**Description of the task:** Based on the entries below, how many lines contain the word "vídeos"? Respond with only the number.
___ The input ___
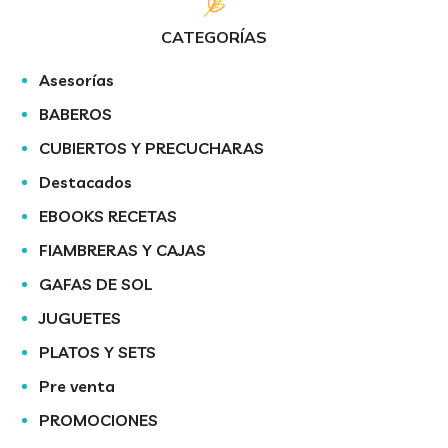
CATEGORÍAS
Asesorías
BABEROS
CUBIERTOS Y PRECUCHARAS
Destacados
EBOOKS RECETAS
FIAMBRERAS Y CAJAS
GAFAS DE SOL
JUGUETES
PLATOS Y SETS
Pre venta
PROMOCIONES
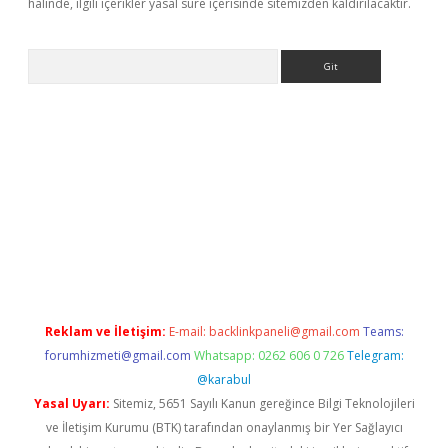
halinde, ilgili içerikler yasal süre içerisinde sitemizden kaldırılacaktır.
Arama
il giriş
betexper giriş
betexper giriş
Reklam ve İletişim:
E-mail:
backlinkpaneli@gmail.com
Teams:
forumhizmeti@gmail.com
Whatsapp: 0262 606 0 726
Telegram:
@karabul
Yasal Uyarı:
Sitemiz, 5651 Sayılı Kanun gereğince Bilgi Teknolojileri
ve İletişim Kurumu (BTK) tarafından onaylanmış bir Yer Sağlayıcı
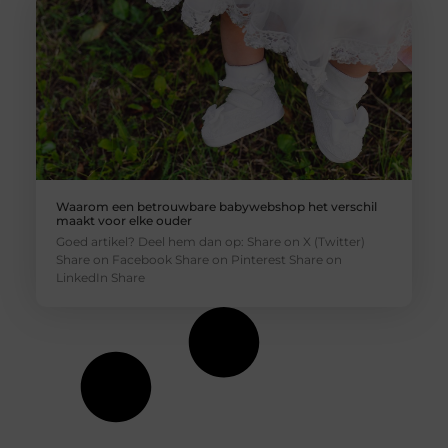
Waarom een betrouwbare babywebshop het verschil
maakt voor elke ouder
Goed artikel? Deel hem dan op: Share on X (Twitter)
Share on Facebook Share on Pinterest Share on
LinkedIn Share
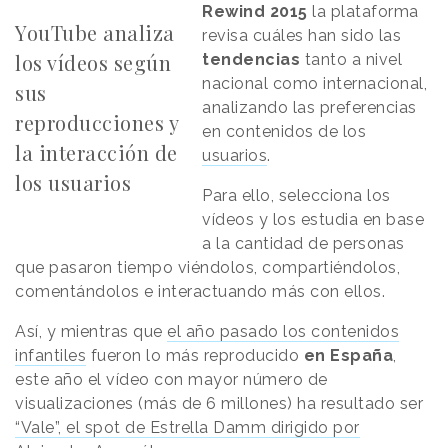
Rewind 2015
la plataforma
YouTube analiza
revisa cuáles han sido las
los vídeos según
tendencias
tanto a nivel
nacional como internacional,
sus
analizando las preferencias
reproducciones y
en contenidos de los
la interacción de
usuarios
.
los usuarios
Para ello, selecciona los
vídeos y los estudia en base
a la cantidad de personas
que pasaron tiempo viéndolos, compartiéndolos,
comentándolos e interactuando más con ellos.
Así, y mientras que
el año pasado los contenidos
infantiles
fueron lo más reproducido
en
España
,
este año el vídeo con mayor número de
visualizaciones (más de 6 millones) ha resultado ser
“Vale”, el spot de Estrella Damm dirigido por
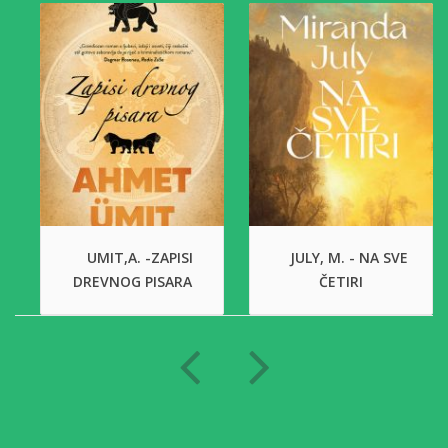
UMIT,A. -ZAPISI
JULY, M. - NA SVE
DREVNOG PISARA
ČETIRI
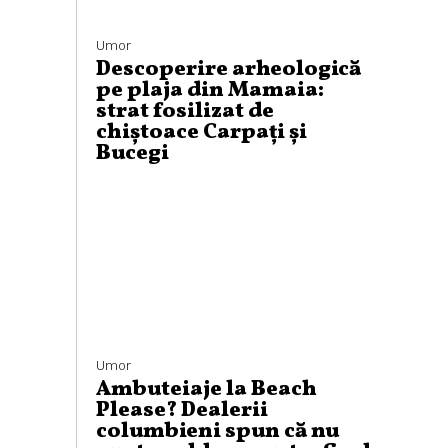
Umor
Descoperire arheologică
pe plaja din Mamaia:
strat fosilizat de
chiștoace Carpați și
Bucegi
Umor
Ambuteiaje la Beach
Please? Dealerii
columbieni spun că nu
___
**Written response:** 2